Last year, the NDA government had issued a notification under the Passport Act to grant asylum to all non-Muslim immigrants of Bangladesh and Pakistan, who entered India before December 31, 2014, in the face of torture and religious persecution in the neighbouring countries.
Assam has been witnessing protests for the past few months against the Centre’s move to give “citizenship” to the Hindu Bangladeshi immigrants. Meanwhile, the NRC authorities have registered cases against 137 applicants, who allegedly submitted forged documents to get their names enrolled in the NRC.
“During examination of applications, we came across forged documents submitted by 137 applicants. Their cases are being investigated by the police,” Hajela said. He could not give any number of the people arrested for submitting forged documents but BJP’s Guwahati MP, Bijoya
Chakravarty, told the Lok Sabha recently that it was 28. She had urged the Centre as well as the State government to put in place stricter measures to detect forged documents, allegedly submitted by the suspected immigrants.
“We’ve received 68.23 lakh applications. Field verification, office verification and family tree are the three steps to verify documents. Ninety seven percent of field verification was over by February. Of the 6.63 crore documents received, 4.5 crore have been verified. The process to verify the documents is time-consuming and difficult as it involves various departments but we are confident of completing it,” Hajela said.
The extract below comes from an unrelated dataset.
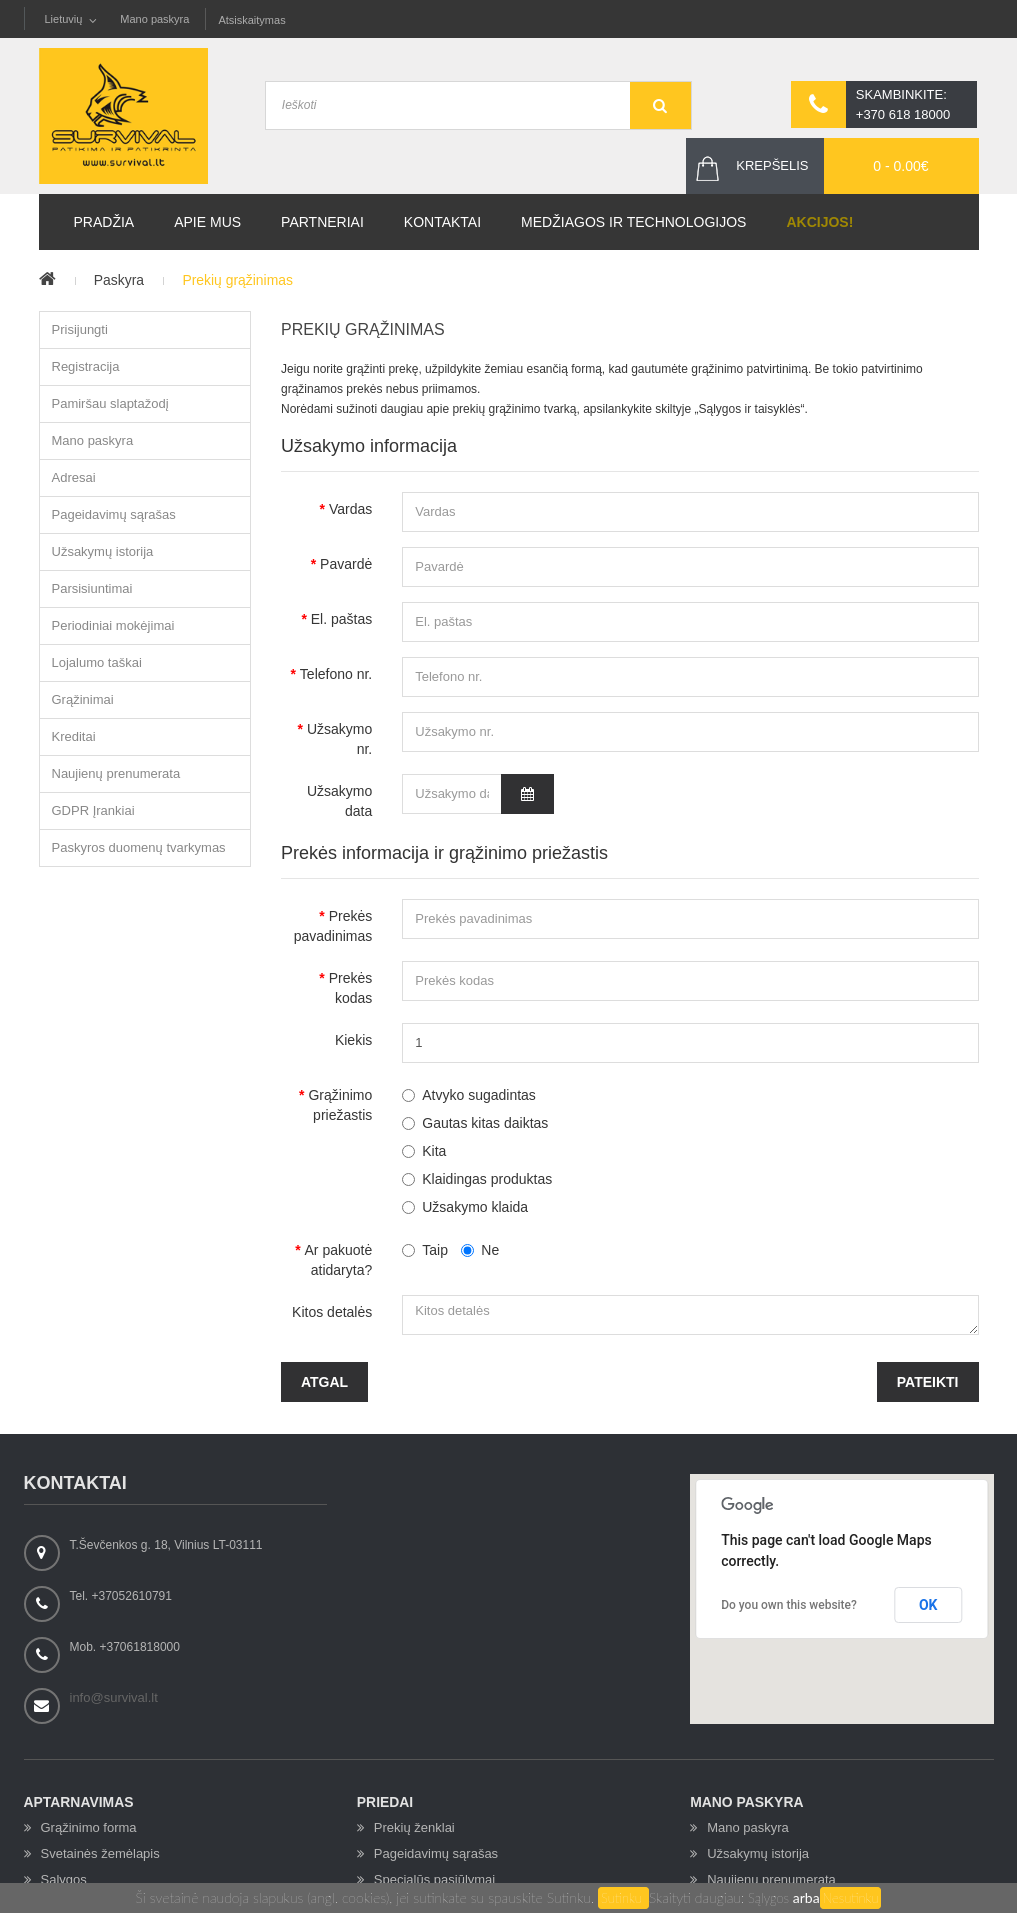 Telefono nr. (336, 674)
He said there were several cases where a person had been mentioned as the father by many individuals. He said the receipt of relevant data from the departments concerned was of utmost importance to make the family tree.
“What is important to us is to find out if the person is a citizen of this country. We will ensure that the names of the original inhabitants are not left out in the process…Individuals, and not the community, will be decided as original inhabitants,” Hajela added.